Required work:
Your answer should consist only of the records, copied exactly, with the images removed.

BEGIN Provided records

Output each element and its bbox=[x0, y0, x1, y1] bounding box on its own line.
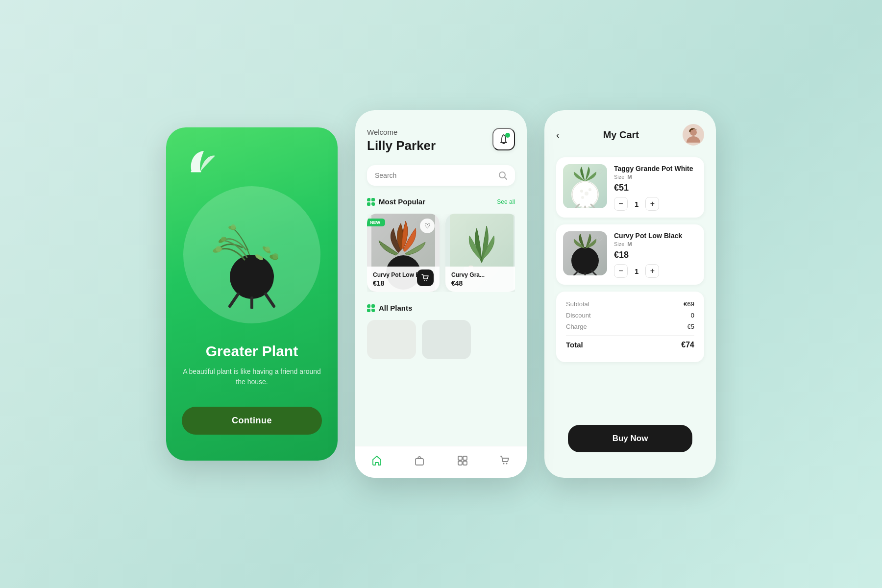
charge-row: Charge €5 bbox=[566, 323, 694, 330]
cart-header: ‹ My Cart bbox=[556, 124, 704, 146]
svg-point-13 bbox=[272, 253, 278, 259]
cart-item-img-2: ♡ bbox=[563, 231, 607, 275]
splash-title: Greater Plant bbox=[206, 343, 298, 360]
search-icon bbox=[498, 171, 507, 180]
all-plant-thumb-1[interactable] bbox=[367, 320, 416, 359]
product-card-1[interactable]: NEW ♡ bbox=[367, 214, 440, 292]
all-plants-row bbox=[367, 320, 515, 359]
continue-button[interactable]: Continue bbox=[182, 407, 322, 435]
product-card-2[interactable]: Curvy Gra... €48 bbox=[445, 214, 515, 292]
all-plants-title-group: All Plants bbox=[367, 304, 412, 312]
cart-nav-icon bbox=[500, 455, 511, 466]
svg-point-18 bbox=[426, 280, 427, 281]
nav-explore[interactable] bbox=[451, 453, 474, 468]
most-popular-section-header: Most Popular See all bbox=[367, 197, 515, 206]
qty-minus-1[interactable]: − bbox=[614, 197, 628, 211]
total-row: Total €74 bbox=[566, 341, 694, 349]
discount-label: Discount bbox=[566, 312, 591, 319]
home-content: Welcome Lilly Parker bbox=[355, 110, 527, 446]
svg-line-3 bbox=[266, 294, 274, 306]
nav-bag[interactable] bbox=[408, 453, 431, 468]
screen-splash: Greater Plant A beautiful plant is like … bbox=[166, 127, 338, 461]
product-card-overlay-1: Curvy Pot Low Black €18 bbox=[367, 267, 440, 292]
qty-value-2: 1 bbox=[635, 267, 638, 275]
add-to-cart-btn-1[interactable] bbox=[417, 270, 434, 286]
svg-point-28 bbox=[506, 463, 508, 465]
cart-heart-2[interactable]: ♡ bbox=[597, 235, 603, 243]
notification-dot bbox=[505, 133, 510, 138]
charge-label: Charge bbox=[566, 323, 587, 330]
buy-btn-wrap: Buy Now bbox=[544, 425, 716, 478]
buy-now-button[interactable]: Buy Now bbox=[568, 425, 692, 452]
new-badge: NEW bbox=[367, 219, 385, 226]
all-plant-thumb-2[interactable] bbox=[422, 320, 471, 359]
section-title-group: Most Popular bbox=[367, 197, 425, 206]
product-price-2: €48 bbox=[451, 279, 485, 287]
svg-point-38 bbox=[581, 196, 584, 199]
all-plants-grid-icon bbox=[367, 304, 375, 312]
svg-point-42 bbox=[571, 247, 599, 274]
svg-rect-23 bbox=[458, 456, 462, 460]
search-input[interactable] bbox=[375, 172, 493, 179]
svg-point-11 bbox=[221, 237, 226, 242]
product-card-overlay-2: Curvy Gra... €48 bbox=[445, 267, 515, 292]
total-value: €74 bbox=[681, 341, 694, 349]
subtotal-label: Subtotal bbox=[566, 300, 589, 308]
svg-point-10 bbox=[216, 246, 221, 252]
svg-rect-22 bbox=[416, 459, 423, 465]
nav-cart[interactable] bbox=[494, 453, 516, 468]
greeting-text: Welcome bbox=[367, 128, 436, 136]
section-grid-icon bbox=[367, 198, 375, 206]
svg-point-17 bbox=[424, 280, 425, 281]
cart-item-details-2: Curvy Pot Low Black Size M €18 − 1 + bbox=[614, 231, 697, 278]
nav-home[interactable] bbox=[366, 453, 388, 468]
screens-container: Greater Plant A beautiful plant is like … bbox=[166, 110, 716, 478]
search-bar[interactable] bbox=[367, 165, 515, 186]
qty-control-2: − 1 + bbox=[614, 264, 697, 278]
qty-plus-2[interactable]: + bbox=[645, 264, 659, 278]
notification-button[interactable] bbox=[492, 128, 515, 150]
screen-cart: ‹ My Cart ♡ bbox=[544, 110, 716, 478]
cart-item-price-2: €18 bbox=[614, 250, 697, 260]
user-avatar bbox=[683, 124, 704, 146]
avatar-svg bbox=[684, 125, 703, 145]
svg-point-27 bbox=[503, 463, 505, 465]
back-button[interactable]: ‹ bbox=[556, 129, 560, 141]
bag-icon bbox=[414, 455, 425, 466]
splash-plant-circle bbox=[183, 186, 320, 323]
charge-value: €5 bbox=[687, 323, 694, 330]
cart-item-price-1: €51 bbox=[614, 183, 697, 193]
wishlist-btn-1[interactable]: ♡ bbox=[420, 219, 435, 233]
svg-point-36 bbox=[585, 192, 588, 196]
discount-value: 0 bbox=[691, 312, 694, 319]
svg-rect-25 bbox=[458, 461, 462, 465]
svg-point-15 bbox=[499, 172, 505, 178]
all-plants-title: All Plants bbox=[379, 304, 412, 312]
cart-title: My Cart bbox=[603, 129, 639, 141]
subtotal-value: €69 bbox=[684, 300, 694, 308]
user-name: Lilly Parker bbox=[367, 138, 436, 153]
svg-line-1 bbox=[230, 294, 238, 306]
total-label: Total bbox=[566, 341, 583, 349]
product-name-2: Curvy Gra... bbox=[451, 271, 485, 278]
svg-line-43 bbox=[574, 270, 579, 275]
all-plants-section-header: All Plants bbox=[367, 304, 515, 312]
cart-heart-1[interactable]: ♡ bbox=[597, 168, 603, 176]
discount-row: Discount 0 bbox=[566, 312, 694, 319]
greeting-block: Welcome Lilly Parker bbox=[367, 128, 436, 153]
svg-rect-24 bbox=[463, 456, 467, 460]
cart-item-img-1: ♡ bbox=[563, 164, 607, 208]
see-all-link[interactable]: See all bbox=[497, 198, 515, 205]
home-icon bbox=[371, 455, 382, 466]
cart-item-size-2: Size M bbox=[614, 241, 697, 247]
cart-item-details-1: Taggy Grande Pot White Size M €51 − 1 + bbox=[614, 164, 697, 211]
svg-point-35 bbox=[580, 190, 583, 193]
explore-icon bbox=[457, 455, 468, 466]
bottom-nav bbox=[355, 446, 527, 478]
qty-plus-1[interactable]: + bbox=[645, 197, 659, 211]
qty-minus-2[interactable]: − bbox=[614, 264, 628, 278]
cart-item-name-2: Curvy Pot Low Black bbox=[614, 231, 697, 240]
screen-home: Welcome Lilly Parker bbox=[355, 110, 527, 478]
svg-line-45 bbox=[591, 270, 596, 275]
summary-divider bbox=[566, 335, 694, 336]
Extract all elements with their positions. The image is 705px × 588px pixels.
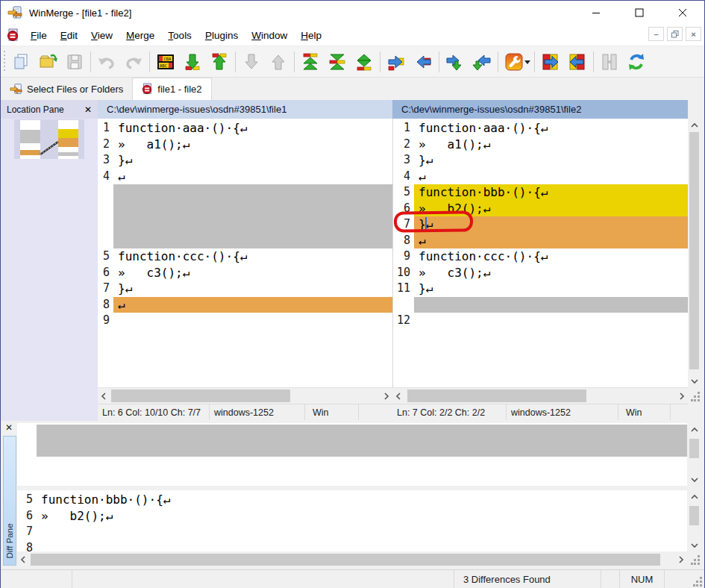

END Provided records

Result for this task:
Output each element and its bbox=[x0, y0, x1, y1] bounding box on its own line.
charge-row: Charge €5 bbox=[566, 323, 694, 330]
cart-header: ‹ My Cart bbox=[556, 124, 704, 146]
svg-point-13 bbox=[272, 253, 278, 259]
cart-item-img-2: ♡ bbox=[563, 231, 607, 275]
splash-title: Greater Plant bbox=[206, 343, 298, 360]
search-icon bbox=[498, 171, 507, 180]
all-plant-thumb-1[interactable] bbox=[367, 320, 416, 359]
product-card-1[interactable]: NEW ♡ bbox=[367, 214, 440, 292]
all-plants-row bbox=[367, 320, 515, 359]
continue-button[interactable]: Continue bbox=[182, 407, 322, 435]
product-card-2[interactable]: Curvy Gra... €48 bbox=[445, 214, 515, 292]
all-plants-title-group: All Plants bbox=[367, 304, 412, 312]
cart-nav-icon bbox=[500, 455, 511, 466]
svg-point-18 bbox=[426, 280, 427, 281]
nav-explore[interactable] bbox=[451, 453, 474, 468]
most-popular-section-header: Most Popular See all bbox=[367, 197, 515, 206]
qty-minus-1[interactable]: − bbox=[614, 197, 628, 211]
total-row: Total €74 bbox=[566, 341, 694, 349]
discount-label: Discount bbox=[566, 312, 591, 319]
home-content: Welcome Lilly Parker bbox=[355, 110, 527, 446]
svg-line-3 bbox=[266, 294, 274, 306]
nav-bag[interactable] bbox=[408, 453, 431, 468]
screen-splash: Greater Plant A beautiful plant is like … bbox=[166, 127, 338, 461]
product-card-overlay-1: Curvy Pot Low Black €18 bbox=[367, 267, 440, 292]
qty-value-2: 1 bbox=[635, 267, 638, 275]
add-to-cart-btn-1[interactable] bbox=[417, 270, 434, 286]
svg-point-28 bbox=[506, 463, 508, 465]
cart-heart-2[interactable]: ♡ bbox=[597, 235, 603, 243]
notification-dot bbox=[505, 133, 510, 138]
charge-label: Charge bbox=[566, 323, 587, 330]
buy-btn-wrap: Buy Now bbox=[544, 425, 716, 478]
buy-now-button[interactable]: Buy Now bbox=[568, 425, 692, 452]
new-badge: NEW bbox=[367, 219, 385, 226]
all-plant-thumb-2[interactable] bbox=[422, 320, 471, 359]
section-title-group: Most Popular bbox=[367, 197, 425, 206]
product-price-2: €48 bbox=[451, 279, 485, 287]
svg-point-38 bbox=[581, 196, 584, 199]
all-plants-grid-icon bbox=[367, 304, 375, 312]
svg-point-42 bbox=[571, 247, 599, 274]
svg-rect-23 bbox=[458, 456, 462, 460]
search-input[interactable] bbox=[375, 172, 493, 179]
svg-point-11 bbox=[221, 237, 226, 242]
product-card-overlay-2: Curvy Gra... €48 bbox=[445, 267, 515, 292]
total-value: €74 bbox=[681, 341, 694, 349]
subtotal-label: Subtotal bbox=[566, 300, 589, 308]
svg-point-10 bbox=[216, 246, 221, 252]
svg-rect-22 bbox=[416, 459, 423, 465]
nav-cart[interactable] bbox=[494, 453, 516, 468]
greeting-text: Welcome bbox=[367, 128, 436, 136]
section-grid-icon bbox=[367, 198, 375, 206]
svg-point-17 bbox=[424, 280, 425, 281]
cart-item-details-2: Curvy Pot Low Black Size M €18 − 1 + bbox=[614, 231, 697, 278]
nav-home[interactable] bbox=[366, 453, 388, 468]
screens-container: Greater Plant A beautiful plant is like … bbox=[166, 110, 716, 478]
search-bar[interactable] bbox=[367, 165, 515, 186]
qty-control-2: − 1 + bbox=[614, 264, 697, 278]
qty-plus-2[interactable]: + bbox=[645, 264, 659, 278]
notification-button[interactable] bbox=[492, 128, 515, 150]
screen-cart: ‹ My Cart ♡ bbox=[544, 110, 716, 478]
cart-item-price-2: €18 bbox=[614, 250, 697, 260]
user-avatar bbox=[683, 124, 704, 146]
avatar-svg bbox=[684, 125, 703, 145]
svg-point-27 bbox=[503, 463, 505, 465]
back-button[interactable]: ‹ bbox=[556, 129, 560, 141]
bag-icon bbox=[414, 455, 425, 466]
splash-plant-circle bbox=[183, 186, 320, 323]
charge-value: €5 bbox=[687, 323, 694, 330]
cart-item-price-1: €51 bbox=[614, 183, 697, 193]
wishlist-btn-1[interactable]: ♡ bbox=[420, 219, 435, 233]
svg-point-36 bbox=[585, 192, 588, 196]
discount-value: 0 bbox=[691, 312, 694, 319]
svg-rect-25 bbox=[458, 461, 462, 465]
svg-point-15 bbox=[499, 172, 505, 178]
all-plants-title: All Plants bbox=[379, 304, 412, 312]
cart-title: My Cart bbox=[603, 129, 639, 141]
subtotal-value: €69 bbox=[684, 300, 694, 308]
user-name: Lilly Parker bbox=[367, 138, 436, 153]
svg-line-1 bbox=[230, 294, 238, 306]
total-label: Total bbox=[566, 341, 583, 349]
product-name-2: Curvy Gra... bbox=[451, 271, 485, 278]
svg-line-43 bbox=[574, 270, 579, 275]
all-plants-section-header: All Plants bbox=[367, 304, 515, 312]
cart-heart-1[interactable]: ♡ bbox=[597, 168, 603, 176]
discount-row: Discount 0 bbox=[566, 312, 694, 319]
greeting-block: Welcome Lilly Parker bbox=[367, 128, 436, 153]
svg-rect-24 bbox=[463, 456, 467, 460]
cart-item-img-1: ♡ bbox=[563, 164, 607, 208]
see-all-link[interactable]: See all bbox=[497, 198, 515, 205]
home-icon bbox=[371, 455, 382, 466]
cart-item-size-2: Size M bbox=[614, 241, 697, 247]
cart-item-details-1: Taggy Grande Pot White Size M €51 − 1 + bbox=[614, 164, 697, 211]
svg-point-35 bbox=[580, 190, 583, 193]
explore-icon bbox=[457, 455, 468, 466]
bottom-nav bbox=[355, 446, 527, 478]
qty-plus-1[interactable]: + bbox=[645, 197, 659, 211]
qty-minus-2[interactable]: − bbox=[614, 264, 628, 278]
cart-item-name-2: Curvy Pot Low Black bbox=[614, 231, 697, 240]
screen-home: Welcome Lilly Parker bbox=[355, 110, 527, 478]
svg-line-45 bbox=[591, 270, 596, 275]
summary-divider bbox=[566, 335, 694, 336]
Extract all elements with their positions. The image is 705px × 588px pixels.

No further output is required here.